July 6, 2010
30 things I miss about home
- Walking through the graveyard on the way to the shops
- And getting a cone of chips on the way back.
- The hammock in my back garden.
- Sisters 2 & 3 teasing me about my clothes/eyebrows/hair and insisting that they style me instead.
- Sisters 2 & 3 in general.
- My mum.
- Being cooked for.
- Eating at the kitchen table.
- Being told I can’t leave the kitchen table until I finish all of my dinner.
- My family making me laugh so much over dinner that I fall off my chair.
- Coffee made in a percolator and sweetened with condensed milk.
- Buttery scrambled eggs.
- Taxi home after a night out for £7.
- Cocktails for £4.
- Not ever wearing a coat on a night out.
- Queuing outside the only club open until 3am and hoping we wouldn’t get ID’d.
- Dime bar milkshakes from Shake Out.
- Hopping on the bus to Nottingham, just because.
- Butterflies when I bump into certain people.
- My grandma, grandad and aunts.
- Strawberry bonbons from the DVD rental place.
- Three bedrooms in my tiny house, each playing a different CD at full blast.
- The smell of fabric softener.
- Epic games of Monopoly.
- My aunt popping round with strawberry and cream tart.
- Stealing my sister’s shoes and denying it later.
- Saturday night movies.
- Walking the scary way home.
- Singing along to Earth, Wind & Fire in my mum’s car.
- Drinking out of my giant Aristocats mug.
*sniffle*
Someone remind me that I’m incredibly lucky to be in London please?
June 26, 2010
Writer’s Block – Update!
I adopt a head-in-the-sand approach to pretty much everything.
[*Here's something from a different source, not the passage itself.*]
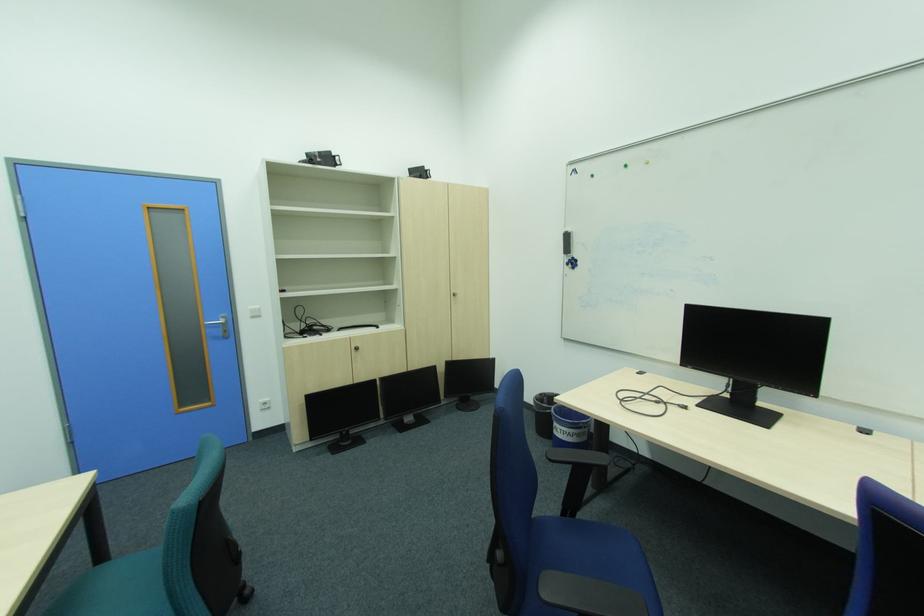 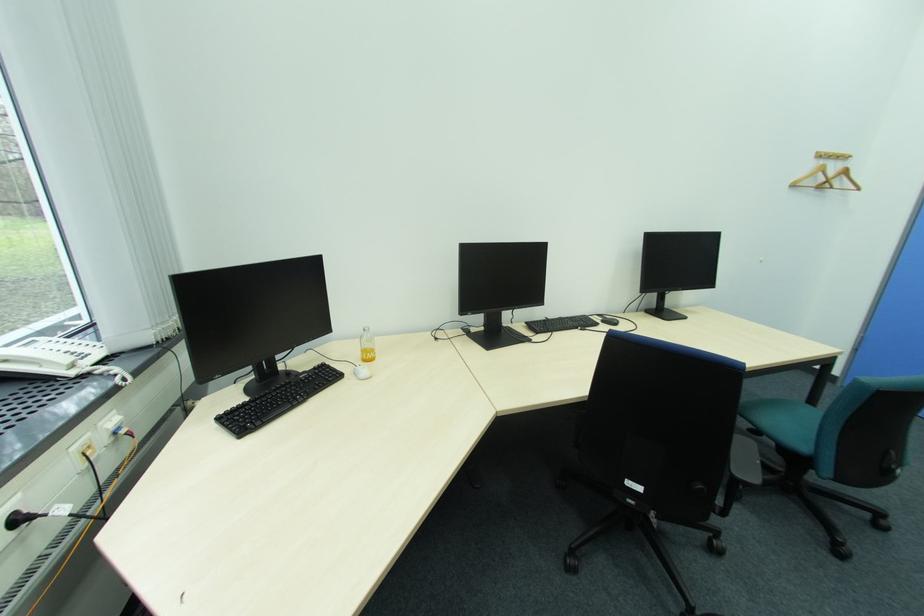 First-person continuous shooting, in which direction is the camera rotating?

The camera's rotation is toward left-down.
If I’m angry with someone, I’ll let it brew rather than talk about it. If someone has really upset me, I’ll pretend they no longer exist. And if I’m suffering from acute writer’s block, I’ll just stop writing.
Three weeks ago I blogged about the utter crapness of writer’s block (update: I’ve still got it). Since then I’ve been the lucky recipient of much helpful advice and I’ve used that to formulate a little plan. So, once I’ve had some breakfast and changed out of my pyjamas here’s what I’ll be doing:
1. Start a diary. For some time I thought a blog was the same as a diary – a place to scribble about my thoughts, feelings etc. But I need something that isn’t censored for an audience. I expect it to include the indescribably boring (“The tube was a bit crowded today”), evil things I wouldn’t dare say in a public forum and general emotional gubbins I don’t like talking about. Obviously I won’t show it to a soul.
2. Write. And write. And write. Most of the advice I’ve been given is to worry about quality later and just concentrate on getting the words out. So I’ll be aiming to write every day, no matter how disheartening and horrible it feels to see the crap that’s coming out. Even if these are words that nobody ever sees, it’ll be good to get back in the habit of forming sentences and paragraphs and things.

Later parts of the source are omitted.